Shortly thereafter in August Ft. William Henry came under siege (during a smallpox outbreak) and was forced to surrender to a much larger French and Indian force under Montcalm who had offered equitable terms not explained to his restive native allies. As the British marched away the enraged Indian contingent of 1,600 attacked the unwary column massacring at least 300 and carrying off many more (period accounts put the number of victims as high as 1,500, portraying the French as complicit).
The regiment was reconstituted in 1758 and participated in the abortive assault on Ft. Carillon where a number of Blues were killed. Another contingent of Jersey men helped reduce Ft. Frontenac on Lake Ontario.
The regiment was once more re-mustered under Colonel Schuyler (held captive by the French until November 1758) and garrisoned Fort Edward in May 1759 as part of Jeffery Amherst's invasion force. On July 2, 1759 a work party of Blues was ambushed near Lake George and six "were killed and scalped...in a most shocking manner." The regiment was engaged at Niagara in August 1759 advancing with Amherst and ended the campaign having participated in the glorious capture of Quebec in 1760. Payroll accounts show that the "Old Blues" as they were now called were still mustered in 1761. In 1762 a contingent of the Jersey Blues provincial regiment joined a British expedition to Havana.

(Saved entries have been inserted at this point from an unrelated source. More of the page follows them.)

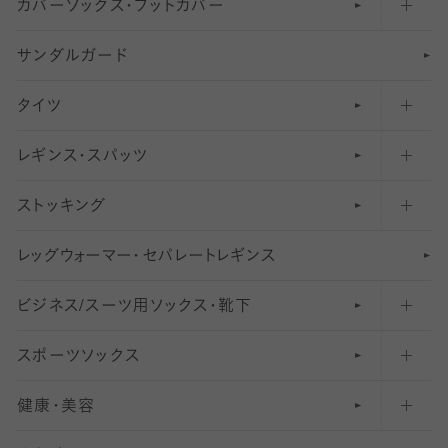
カバーソックス・フットカバー
五本指ソックス・靴下
サンダルガード
足袋ソックス・靴下
フットカバー・カバーソックス（深め）
タイツ
無地・プレーンソックス・靴下
フットカバー・カバーソックス（ふつう）
レギンス・スパッツ
柄ソックス・靴下
フットカバー・カバーソックス（浅め）
30
デニール以下のタイツ（薄手タイツ）
ストッキング
スニーカー（くるぶし）用ソックス
31
柄レギンス
〜40デニールタイツ
レ
ッ
アンクル・ショートソックス（くるぶし上）
41
無地レギンス
伝線しにくいストッキング
グ
ウ
〜60デニールタイツ
ォ
ー
マ
ー
・
セ
パレー
ト
レ
ギン
ス
ビジネス/スーツ用
クルーソックス（ふくらはぎ下）
61
レギンスパンツ（レギパン）
ショートストッキング
〜80デニールタイツ
ソックス・靴下
スポーツソックス
ハイソックス
81
マタニティレギンス
結婚式用ストッキング
匠シリーズ
〜110デニールタイツ
健康・美容
オーバーニー・ニーハイソックス
111
5
美脚ストッキング
フレッシャーズ向けソックス・靴下
ランニングソックス・靴下
分丈
〜210デニールタイツ
レギンス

James Garthwait cannot be positively verified on the muster rolls of the Jersey Blues from the French & Indian War period as the rolls are not published online or readily available in hardcover. However, the muster rolls do exist and are available for review in the New Jersey State Archives Collection, Department of Defense, Adjutant General's Office, Draft Compilations of Military Service Rosters, Box 2 and Reel 2. A recent book by Greg Casterline, self-published in 2007, titled Colonial Tribulations-The New Jersey Blues at Ft. Oswego and Ft. William Henry delves into the French & Indian War exploits of this hard-fighting provincial regiment.
A final note on uniforms and equipment. It can be deduced that the Jersey Blues entered the French & Indian War dressed as frontiersmen armed with typical long rifle, ball pouch and horn. Modern day re-enactors emphasize this impression. According to a New Jersey Historical Society article written in 1924 the men "were supplied with one hat, one pair of stockings and one pair of shoes" but were otherwise expected to arm and equip themselves for which they were paid an allowance and small salary authorized by the New Jersey legislature. Despite the moniker, the Jersey Blues did not receive complete uniforms — blue faced with scarlet — until August, 1760, near the end of their third French & Indian War enlistment. It is also known that New Jersey men served in the (British) regular 60th Regiment of Foot recruited exclusively from colonials, known as the Royal Americans. The Jersey Blues became the 1st New Jersey Regiment and fought with distinction during the American Revolution.
Condition: Horn has a beautiful yellow patina that is untouched and never cleaned. Wood plug is dried and scuffed. An outstanding horn which recently surfaced in Denver, Colorado.